When a customer (at the pub) handed me a copy of the faction (fiction based on fact) book, sternly told me to read it, then moved on to tell me it was about Agincourt, I stared at him blankly. Agincourt? What was Agincourt or Azincourt I asked. Turns out it was a battle in a war known as the hundred years war in which two family houses fought it out for the right to be the ruling monarch of France. Agincourt was the battle in which the English was victorious even though they were extremely outnumbered.
It is also the origins from which the two fingered salute comes from. It derives from the gestures of longbowmen fighting in the English army.
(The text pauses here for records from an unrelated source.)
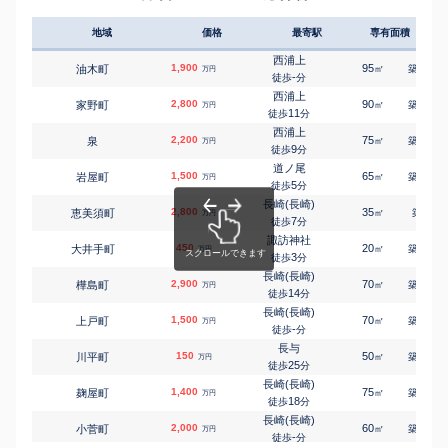
長崎(長崎)
籠町
2,800
70
1
㎡
万円
23
徒歩
分
地域
価格
最寄駅
専有面積
築年
浦上
金堀町
500
250
㎡
万円
-
徒歩
分
西浦上
1,900
95
25
油木町
㎡
築
年
万円
浦上
-
徒歩
分
金堀町
1,500
170
㎡
万円
28
徒歩
分
西浦上
2,800
90
23
家野町
㎡
築
年
万円
肥前古賀
11
徒歩
分
上戸石町
1,200
200
㎡
万円
-
徒歩
分
西浦上
2,200
75
26
泉
㎡
築
年
万円
肥前古賀
9
徒歩
分
上戸石町
1,200
210
㎡
万円
-
徒歩
分
道ノ尾
1,500
65
31
岩屋町
㎡
築
年
万円
肥前古賀
5
徒歩
分
上戸石町
1,100
210
㎡
万円
-
徒歩
分
長崎(長崎)
2,800
35
-
恵美須町
㎡
築
年
長崎(長崎)
万円
7
北浦町
3,000
徒歩
分
1900
㎡
万円
-
徒歩
分
諏訪神社
450
20
34
大井手町
道ノ尾
㎡
築
年
万円
琴海大平町
300
3
330
徒歩
分
㎡
万円
-
徒歩
分
長崎(長崎)
2,900
道ノ尾
70
23
樺島町
㎡
築
年
万円
琴海大平町
150
330
14
㎡
徒歩
分
万円
-
徒歩
分
長崎(長崎)
道ノ尾
1,500
70
33
上戸町
㎡
築
年
万円
琴海形上町
600
1300
㎡
-
万円
徒歩
分
-
徒歩
分
長与
長崎(長崎)
150
50
47
川平町
㎡
築
年
万円
草住町
650
80
㎡
万円
25
徒歩
分
-
徒歩
分
長崎(長崎)
西浦上
1,400
75
31
麹屋町
㎡
築
年
万円
小江原
1,000
240
㎡
万円
18
徒歩
分
-
徒歩
分
長崎(長崎)
長崎(長崎)
2,000
60
19
小菅町
㎡
築
年
万円
小ケ倉町
2,100
350
㎡
万円
-
徒歩
分
-
徒歩
分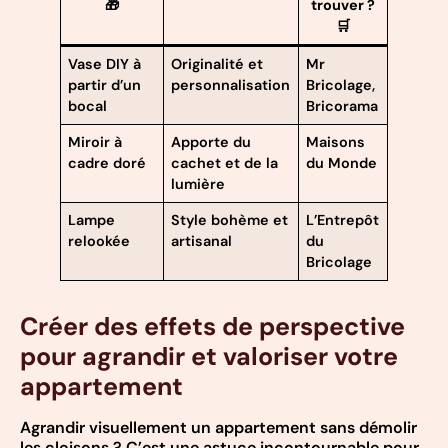
🎁
trouver ?
🛒
Vase DIY à
Originalité et
Mr
partir d’un
personnalisation
Bricolage,
bocal
Bricorama
Miroir à
Apporte du
Maisons
cadre doré
cachet et de la
du Monde
lumière
Lampe
Style bohème et
L’Entrepôt
relookée
artisanal
du
Bricolage
Créer des effets de perspective
pour agrandir et valoriser votre
appartement
Agrandir visuellement un appartement sans démolir
les cloisons ? C’est une astuce incontournable pour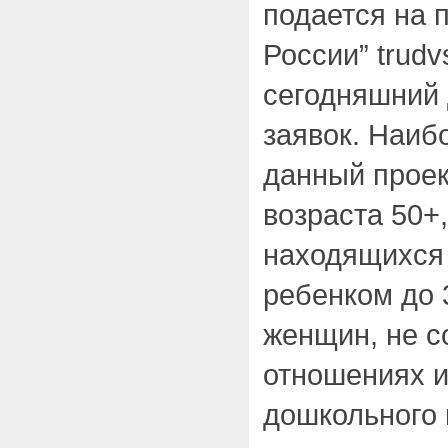
подается на 
России” trudv
сегодняшний 
заявок. Наиб
данный проек
возраста 50+
находящихся 
ребенком до 3
женщин, не с
отношениях 
дошкольного 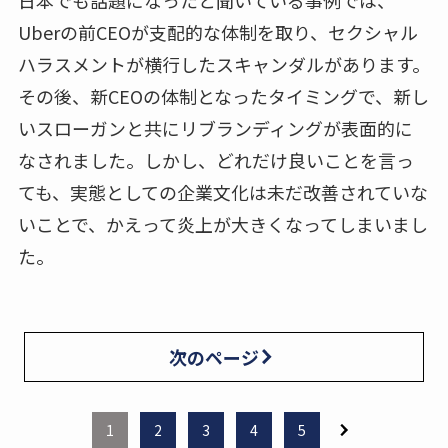
日本でも話題になったと聞いている事例では、
Uberの前CEOが支配的な体制を取り、セクシャル
ハラスメントが横行したスキャンダルがあります。
その後、新CEOの体制となったタイミングで、新し
いスローガンと共にリブランディングが表面的に
なされました。しかし、どれだけ良いことを言っ
ても、実態としての企業文化は未だ改善されていな
いことで、かえって炎上が大きくなってしまいまし
た。
次のページ
1
2
3
4
5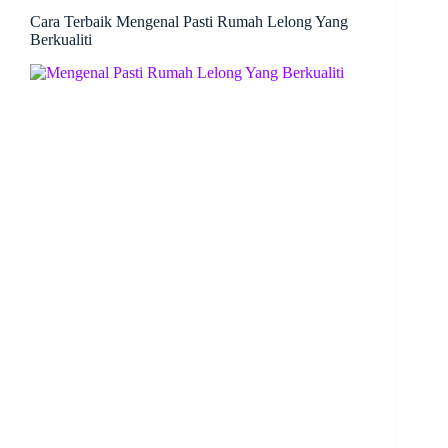
Cara Terbaik Mengenal Pasti Rumah Lelong Yang
Berkualiti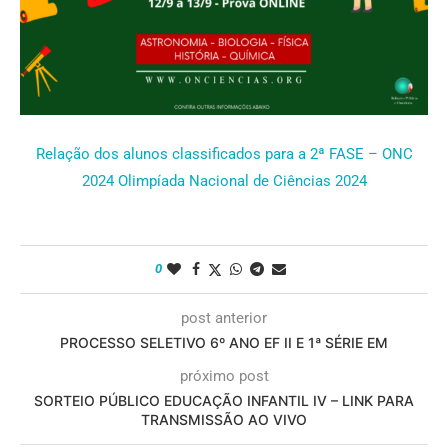
Relação dos alunos classificados para a 2ª FASE – ONC
2024 Olimpíada Nacional de Ciências 2024
0
post anterior
PROCESSO SELETIVO 6º ANO EF II E 1ª SÉRIE EM
próximo post
SORTEIO PÚBLICO EDUCAÇÃO INFANTIL IV – LINK PARA
TRANSMISSÃO AO VIVO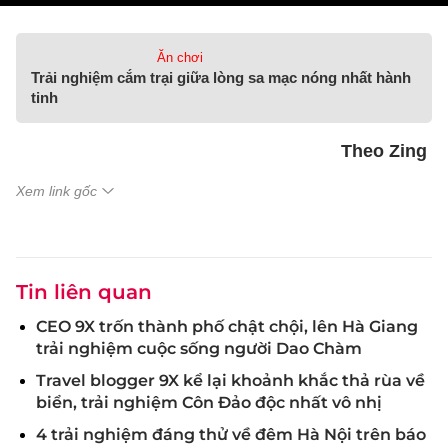
Ăn chơi
Trải nghiệm cắm trại giữa lòng sa mạc nóng nhất hành
tinh
Theo Zing
Xem link gốc
Tin liên quan
CEO 9X trốn thành phố chật chội, lên Hà Giang
trải nghiệm cuộc sống người Dao Chàm
Travel blogger 9X kể lại khoảnh khắc thả rùa về
biển, trải nghiệm Côn Đảo độc nhất vô nhị
4 trải nghiệm đáng thử về đêm Hà Nội trên báo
The French claimed they would cut off the the archer’s shooting fingers once they had won the battle, but the victorious English, at the end of the battle displayed their hands with their fingers still intact as a taunt to the French.
So, with all this new found knewledge, I tentatively started reading. There was a lot of rape, murder and pilage. And that’s just in the first chapter.
When we first meet our hero, archer Nick Hook, he’s plotting murder. It doesn’t quite go as he’s planned and once he’s moved on from that failed attempt, he witnesses the killing of so called heretics and fails to save a young girl from being raped and murdered. This young girl continues to haunt him throughout the story.
Hook does later on manage to save another girl, this time a French nun from being raped and ultimately murdered. This girl turns out to be his penance and his saving grace as well as his love.
While I enjoyed this book and the descriptions of the battles and war were beautifully constructed, I felt that the characters were left underdeveloped and there were situations which were not payed off. But if the reader can look past this, Bernard Cornwell’s Azincourt is an intelligent fiction retelling of the battle of Agincourt.